The Organization for Economic Co-Operation and Development (OECD), an international association that promotes a healthy global economy among democratic nations, released a report this week in which it estimates that the recent financial crisis will lead to an estimated $422 billion in losses with American banks shouldering $90 billion of these losses.

OECD added that a reformation of the financial regulatory sector is needed to keep up with globalization and modern financial markets. While OECD encourages reform, they are pushing for changes that will encourage some regulation, while also remaining cautious of further constraining the markets or market innovation.

In the report, Thomas Wieser, Director General of the Austrian Ministry of Finance, said solutions need to be implemented that consider the impact of globalization and the “division of labor” related to global imbalances.

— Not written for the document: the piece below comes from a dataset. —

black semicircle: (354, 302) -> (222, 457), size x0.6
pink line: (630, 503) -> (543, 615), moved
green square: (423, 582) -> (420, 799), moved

The recommendations go on to say, “We need to ensure a cooperative framework for financial markets that takes account of new realities, and enhances stability, whilst retaining efficiency. OECD is uniquely placed to provide in-depth analysis and recommendation on reforms needed to adapt the regulatory framework to the new financial landscape.”

When discussing solutions that would end the cycle of decline or tightening financial markets, OECD suggested that it could take months for the banks to achieve the capital levels neeeded to create market stability.

“It could take six to 12 months for banks to grow themselves out of losses of this size, and longer if capital for actual expansion were required,” the OECD's report concluded.